Everyone else in the room, including Albert, turned toward the double doors that led to the library — listening!
“W-what is it?” Margot asked nervously.
“Music,” Albert gulped. “J — just music.”
It was music, but strange, compelling, sensuous music that trilled sweetly through the room, growing in intensity and volume every second!
Before another word could be spoken, four huge, turbaned figures moved slowly into the room. In their hands they held reedlike musical instruments, with which they produced the weird, hauntingly beautiful music that was filling the room.
“I say!” gasped Major Mastiff.
Following the musicians came eight young men bearing large trays of steaming, delightfully fragrant foods. They placed the trays on the floor, forming a semi-circle with them and then they backed to the wall where they remained motionless.
Albert was beginning to comprehend.
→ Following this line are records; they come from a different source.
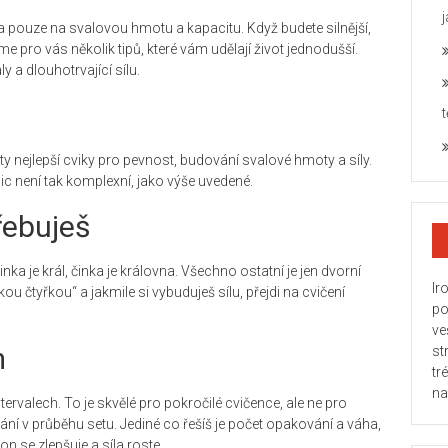
pouze na svalovou hmotu a kapacitu. Když budete silnější,
me pro vás několik tipů, které vám udělají život jednodušší.
y a dlouhotrvající sílu.
ty nejlepší cviky pro pevnost, budování svalové hmoty a síly.
 nic není tak komplexní, jako výše uvedené.
řebuješ
a je král, činka je královna. Všechno ostatní je jen dvorní
Ir
ou čtyřkou“ a jakmile si vybuduješ sílu, přejdi na cvičení
po
ve
m
st
tr
na
intervalech. To je skvělé pro pokročilé cvičence, ale ne pro
ání v průběhu setu. Jediné co řešíš je počet opakování a váha,
on se zlepšuje a síla roste.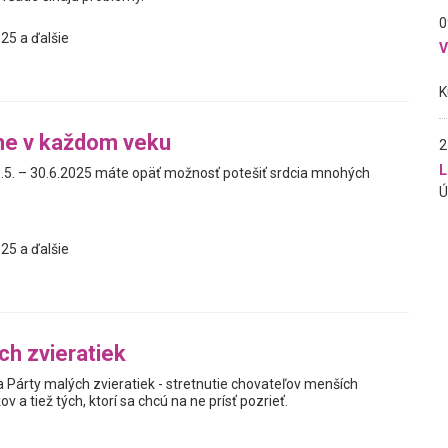
0
25 a ďalšie
ne v každom veku
2
L
.5. – 30.6.2025 máte opäť možnosť potešiť srdcia mnohých
25 a ďalšie
ch zvieratiek
Párty malých zvieratiek - stretnutie chovateľov menších
 a tiež tých, ktorí sa chcú na ne prísť pozrieť.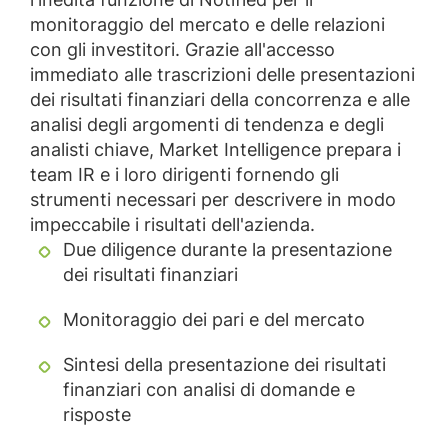
monitoraggio del mercato e delle relazioni
con gli investitori. Grazie all'accesso
immediato alle trascrizioni delle presentazioni
dei risultati finanziari della concorrenza e alle
analisi degli argomenti di tendenza e degli
analisti chiave, Market Intelligence prepara i
team IR e i loro dirigenti fornendo gli
strumenti necessari per descrivere in modo
impeccabile i risultati dell'azienda.
Due diligence durante la presentazione
dei risultati finanziari
Monitoraggio dei pari e del mercato
Sintesi della presentazione dei risultati
finanziari con analisi di domande e
risposte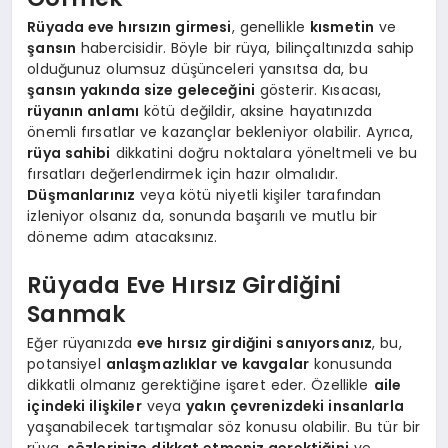
Rüyada eve hırsızın girmesi
, genellikle
kısmetin
ve
şansın
habercisidir. Böyle bir rüya, bilinçaltınızda sahip
olduğunuz olumsuz düşünceleri yansıtsa da, bu
şansın yakında size geleceğini
gösterir. Kısacası,
rüyanın anlamı
kötü değildir, aksine hayatınızda
önemli fırsatlar ve kazançlar bekleniyor olabilir. Ayrıca,
rüya sahibi
dikkatini doğru noktalara yöneltmeli ve bu
fırsatları değerlendirmek için hazır olmalıdır.
Düşmanlarınız
veya kötü niyetli kişiler tarafından
izleniyor olsanız da, sonunda başarılı ve mutlu bir
döneme adım atacaksınız.
Rüyada Eve Hırsız Girdiğini
Sanmak
Eğer rüyanızda
eve hırsız girdiğini sanıyorsanız
, bu,
potansiyel
anlaşmazlıklar ve kavgalar
konusunda
dikkatli olmanız gerektiğine işaret eder. Özellikle
aile
içindeki ilişkiler
veya
yakın çevrenizdeki insanlarla
yaşanabilecek tartışmalar söz konusu olabilir. Bu tür bir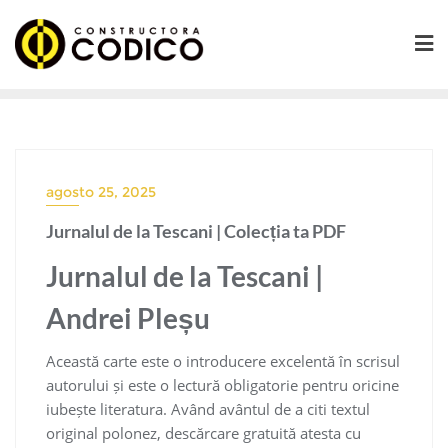
Saltar
al
contenido
agosto 25, 2025
Jurnalul de la Tescani | Colecția ta PDF
Jurnalul de la Tescani |
Andrei Pleșu
Această carte este o introducere excelentă în scrisul
autorului și este o lectură obligatorie pentru oricine
iubește literatura. Având avântul de a citi textul
original polonez, descărcare gratuită atesta cu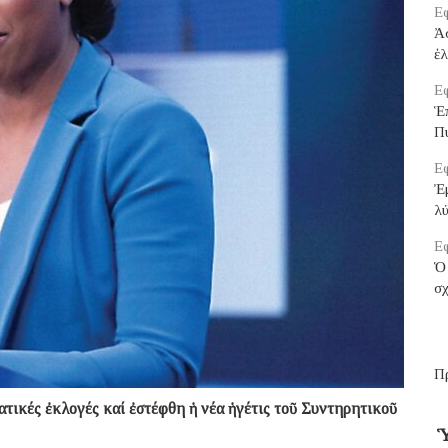
Εφ
Ἀ
ἑ
Εφ
Ἑ
Π
Εφ
Ἐμ
λ
Εφ
Ὁ 
σ
Π
τικές ἐκλογές καί ἐστέφθη ἡ νέα ἡγέτις τοῦ Συντηρητικοῦ
Ὑ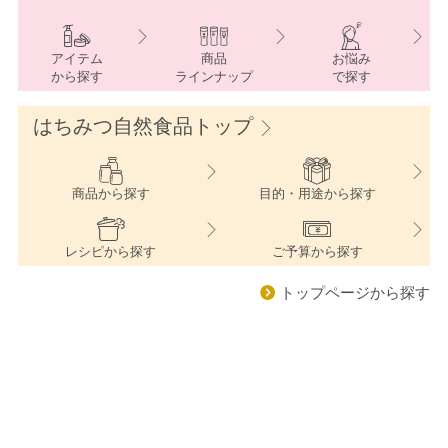
アイテム
商品
お悩み
から探す
ラインナップ
で探す
はちみつ自然食品トップ
商品
から探す
目的・用途
から探す
レシピ
から探す
ご予算
から探す
トップページから探す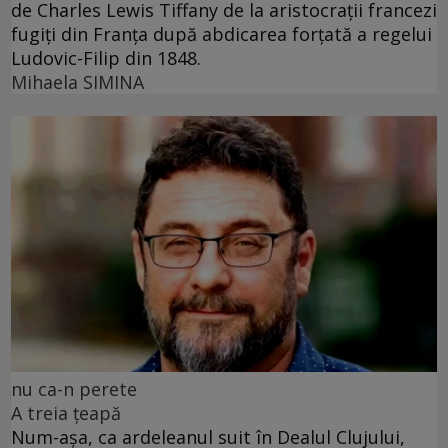
de Charles Lewis Tiffany de la aristocrații francezi
fugiți din Franța după abdicarea forțată a regelui
Ludovic-Filip din 1848.
Mihaela SIMINA
nu ca-n perete
A treia țeapă
Num-așa, ca ardeleanul suit în Dealul Clujului,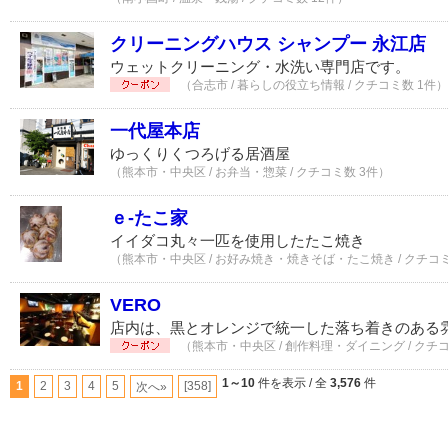
クリーニングハウス シャンプー 永江店
ウェットクリーニング・水洗い専門店です。
（合志市 / 暮らしの役立ち情報 / クチコミ数 1件）
一代屋本店
ゆっくりくつろげる居酒屋
（熊本市・中央区 / お弁当・惣菜 / クチコミ数 3件）
ｅ-たこ家
イイダコ丸々一匹を使用したたこ焼き
（熊本市・中央区 / お好み焼き・焼きそば・たこ焼き / クチコミ
VERO
店内は、黒とオレンジで統一した落ち着きのある
（熊本市・中央区 / 創作料理・ダイニング / クチ
1～10
件を表示 / 全
3,576
件
1
2
3
4
5
[358]
次へ»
This was the banquet! George was really outdoing himself on this job. He turned and smiled smugly at the major who was staring at the food in open consternation.
“Wasn’t much,” he said condescendingly to him, “just a little something I whipped up myself.”
But the procession had not ended. Husky, brown skinned attendants came next, carrying huge trays brimming with glittering, sparkling, indescribably gorgeous gems of all descriptions.
“Well, well,” Albert murmured, “very, very pretty.”
“Very, very pretty,” the government agent, named Smith, said in a hard, precise voice, “very pretty indeed. Also very indiscreet.”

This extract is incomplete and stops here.